[Extracted page text data]
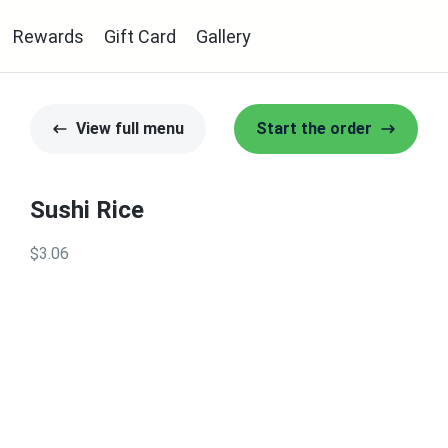
Rewards
Gift Card
Gallery
View full menu
Start the order
Sushi Rice
$3.06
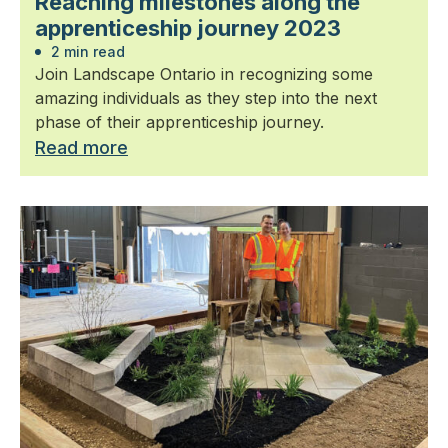
Reaching milestones along the
apprenticeship journey 2023
2 min read
Join Landscape Ontario in recognizing some
amazing individuals as they step into the next
phase of their apprenticeship journey.
Read more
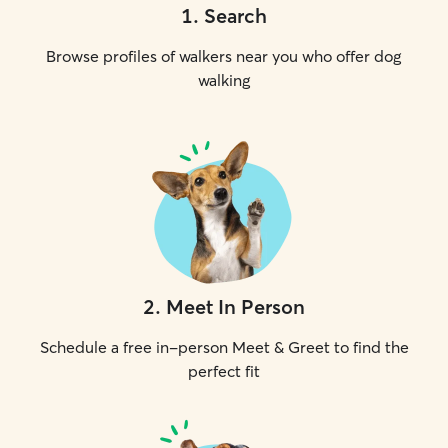
1
.
Search
Browse profiles of walkers near you who offer dog
walking
2
.
Meet In Person
Schedule a free in-person Meet & Greet to find the
perfect fit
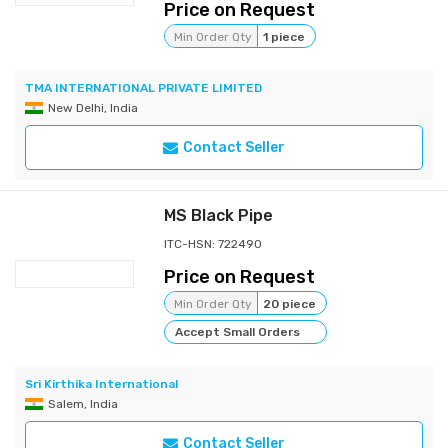
Price on Request
Min Order Qty
1 piece
TMA INTERNATIONAL PRIVATE LIMITED
New Delhi, India
Contact Seller
MS Black Pipe
ITC-HSN: 722490
Price on Request
Min Order Qty
20 piece
Accept Small Orders
Sri Kirthika International
Salem, India
Contact Seller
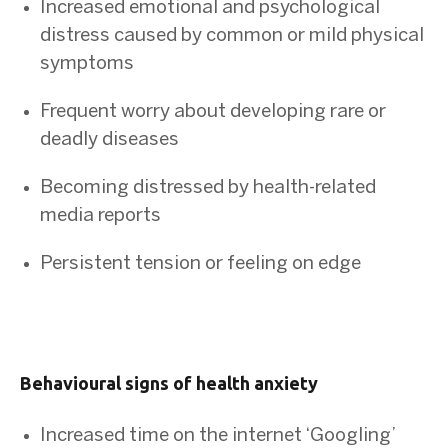
Increased emotional and psychological
distress caused by common or mild physical
symptoms
Frequent worry about developing rare or
deadly diseases
Becoming distressed by health-related
media reports
Persistent tension or feeling on edge
Behavioural signs of health anxiety
Increased time on the internet ‘Googling’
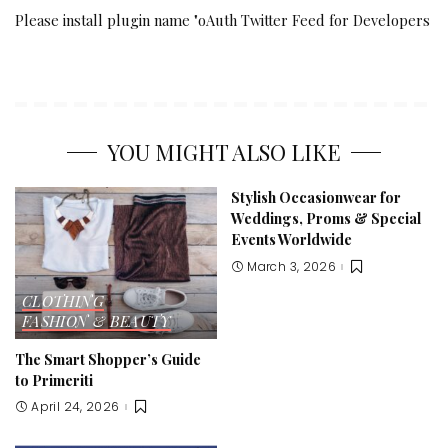
Please install plugin name "oAuth Twitter Feed for Developers
YOU MIGHT ALSO LIKE
Stylish Occasionwear for
Weddings, Proms & Special
Events Worldwide
March 3, 2026
CLOTHING
FASHION & BEAUTY
The Smart Shopper’s Guide
to Primeriti
April 24, 2026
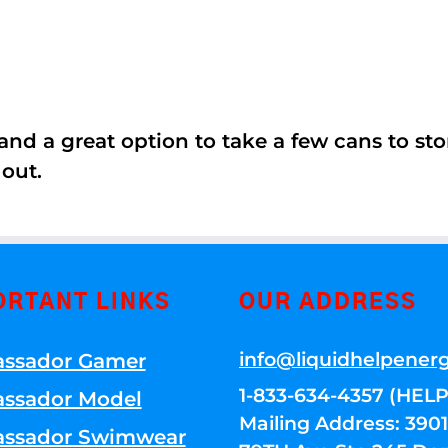
nd a great option to take a few cans to store
 out.
ORTANT LINKS
OUR ADDRESS
info@liquidhelpener
ssador Gamer
1-833-634-4357 (HELP
ssador Model
Mailing Address: 39
ssador Swimwear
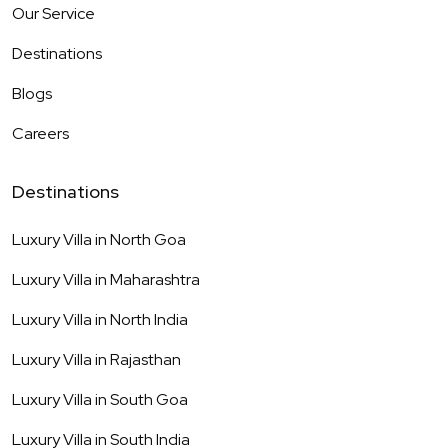
Our Service
Destinations
Blogs
Careers
Destinations
Luxury Villa in
North Goa
Luxury Villa in
Maharashtra
Luxury Villa in
North India
Luxury Villa in
Rajasthan
Luxury Villa in
South Goa
Luxury Villa in
South India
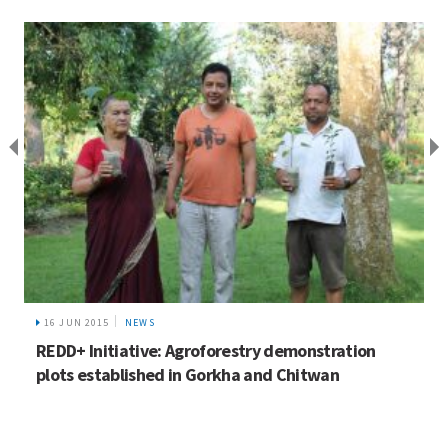
16 JUN 2015
NEWS
REDD+ Initiative: Agroforestry demonstration
plots established in Gorkha and Chitwan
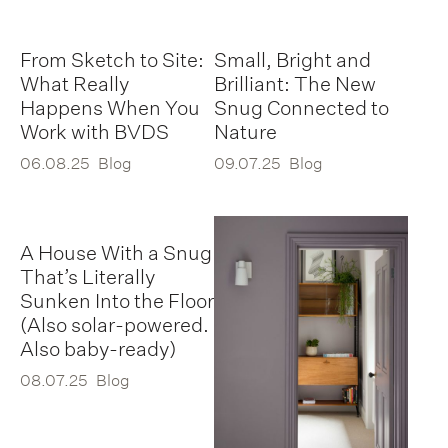
From Sketch to Site:
Small, Bright and
What Really
Brilliant: The New
Happens When You
Snug Connected to
Work with BVDS
Nature
06.08.25
Blog
09.07.25
Blog
A House With a Snug
That’s Literally
Sunken Into the Floor
(Also solar-powered.
Also baby-ready)
08.07.25
Blog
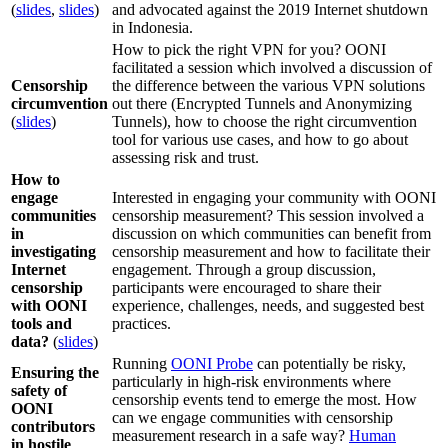
(
slides
,
slides
)
and advocated against the 2019 Internet shutdown
in Indonesia.
How to pick the right VPN for you? OONI
facilitated a session which involved a discussion of
Censorship
the difference between the various VPN solutions
circumvention
out there (Encrypted Tunnels and Anonymizing
(
slides
)
Tunnels), how to choose the right circumvention
tool for various use cases, and how to go about
assessing risk and trust.
How to
engage
Interested in engaging your community with OONI
communities
censorship measurement? This session involved a
in
discussion on which communities can benefit from
investigating
censorship measurement and how to facilitate their
Internet
engagement. Through a group discussion,
censorship
participants were encouraged to share their
with OONI
experience, challenges, needs, and suggested best
tools and
practices.
data?
(
slides
)
Running
OONI Probe
can potentially be risky,
Ensuring the
particularly in high-risk environments where
safety of
censorship events tend to emerge the most. How
OONI
can we engage communities with censorship
contributors
measurement research in a safe way?
Human
in hostile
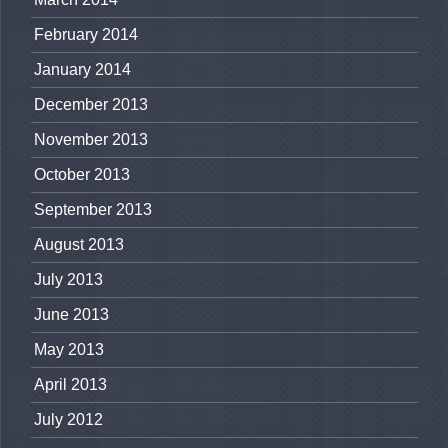
February 2014
January 2014
December 2013
November 2013
October 2013
September 2013
August 2013
July 2013
June 2013
May 2013
April 2013
July 2012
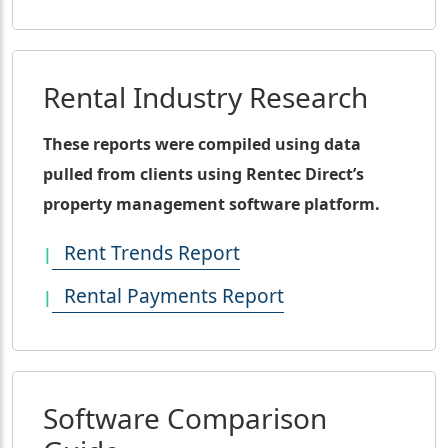
Rental Industry Research
These reports were compiled using data
pulled from clients using Rentec Direct’s
property management software platform.
Rent Trends Report
Rental Payments Report
Software Comparison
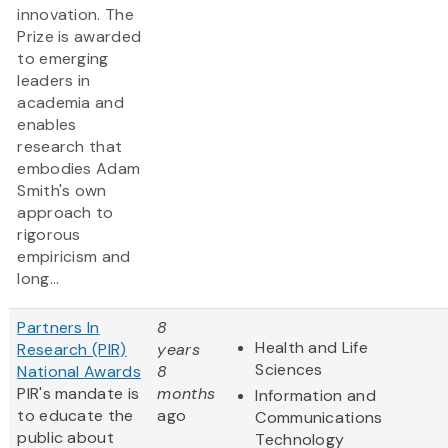
innovation. The
Prize is awarded
to emerging
leaders in
academia and
enables
research that
embodies Adam
Smith's own
approach to
rigorous
empiricism and
long...
Partners In
8
Health and Life
Research (PIR)
years
Sciences
National Awards
8
PIR's mandate is
months
Information and
to educate the
ago
Communications
public about
Technology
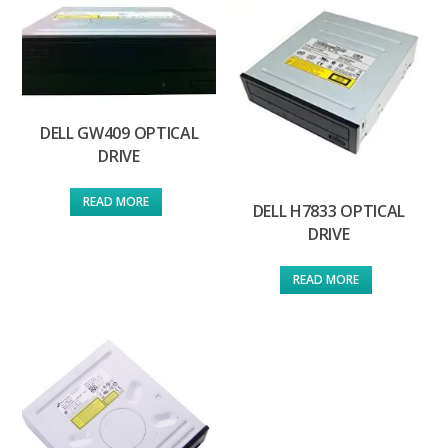
DELL GW409 OPTICAL
DRIVE
READ MORE
DELL H7833 OPTICAL
DRIVE
READ MORE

_Task statement_: Output each of the lines above exactly, apart from the images.

_Response to the exercise_:
Rewards
Gift Card
Gallery
View full menu
Start the order
Sushi Rice
$3.06
Reaching milestones along the
apprenticeship journey 2023
2 min read
Join Landscape Ontario in recognizing some
amazing individuals as they step into the next
phase of their apprenticeship journey.
Read more
1
.
Search
Browse profiles of walkers near you who offer dog
walking
2
.
Meet In Person
Schedule a free in-person Meet & Greet to find the
perfect fit
Price on Request
Min Order Qty
1 piece
TMA INTERNATIONAL PRIVATE LIMITED
New Delhi, India
Contact Seller
MS Black Pipe
ITC-HSN: 722490
Price on Request
Min Order Qty
20 piece
Accept Small Orders
Sri Kirthika International
Salem, India
Contact Seller
Increased emotional and psychological
distress caused by common or mild physical
symptoms
Frequent worry about developing rare or
deadly diseases
Becoming distressed by health-related
media reports
Persistent tension or feeling on edge
Behavioural signs of health anxiety
Increased time on the internet ‘Googling’
Please install plugin name "oAuth Twitter Feed for Developers
YOU MIGHT ALSO LIKE
Stylish Occasionwear for
Weddings, Proms & Special
Events Worldwide
March 3, 2026
CLOTHING
FASHION & BEAUTY
The Smart Shopper’s Guide
to Primeriti
April 24, 2026
nd a great option to take a few cans to store
 out.
ORTANT LINKS
OUR ADDRESS
info@liquidhelpener
ssador Gamer
1-833-634-4357 (HELP
ssador Model
Mailing Address: 39
ssador Swimwear
Our Service
Destinations
Blogs
Careers
Destinations
Luxury Villa in
North Goa
Luxury Villa in
Maharashtra
Luxury Villa in
North India
Luxury Villa in
Rajasthan
Luxury Villa in
South Goa
Luxury Villa in
South India
16 JUN 2015
NEWS
REDD+ Initiative: Agroforestry demonstration
plots established in Gorkha and Chitwan
From Sketch to Site:
Small, Bright and
What Really
Brilliant: The New
Happens When You
Snug Connected to
Work with BVDS
Nature
06.08.25
Blog
09.07.25
Blog
A House With a Snug
That’s Literally
Sunken Into the Floor
(Also solar-powered.
Also baby-ready)
08.07.25
Blog
(
slides
,
slides
)
and advocated against the 2019 Internet shutdown
in Indonesia.
How to pick the right VPN for you? OONI
facilitated a session which involved a discussion of
Censorship
the difference between the various VPN solutions
circumvention
out there (Encrypted Tunnels and Anonymizing
(
slides
)
Tunnels), how to choose the right circumvention
tool for various use cases, and how to go about
assessing risk and trust.
How to
engage
Interested in engaging your community with OONI
communities
censorship measurement? This session involved a
in
discussion on which communities can benefit from
investigating
censorship measurement and how to facilitate their
Internet
engagement. Through a group discussion,
censorship
participants were encouraged to share their
with OONI
experience, challenges, needs, and suggested best
tools and
practices.
data?
(
slides
)
Running
OONI Probe
can potentially be risky,
Ensuring the
particularly in high-risk environments where
safety of
censorship events tend to emerge the most. How
OONI
can we engage communities with censorship
contributors
measurement research in a safe way?
Human
in hostile
February 2014
January 2014
December 2013
November 2013
October 2013
September 2013
August 2013
July 2013
June 2013
May 2013
April 2013
July 2012
Rental Industry Research
These reports were compiled using data
pulled from clients using Rentec Direct’s
property management software platform.
Rent Trends Report
Rental Payments Report
Software Comparison
innovation. The
Prize is awarded
to emerging
leaders in
academia and
enables
research that
embodies Adam
Smith's own
approach to
rigorous
empiricism and
long...
Partners In
8
Health and Life
Research (PIR)
years
Sciences
National Awards
8
PIR's mandate is
months
Information and
to educate the
ago
Communications
public about
Technology
DELL GW409 OPTICAL
DRIVE
READ MORE
DELL H7833 OPTICAL
DRIVE
READ MORE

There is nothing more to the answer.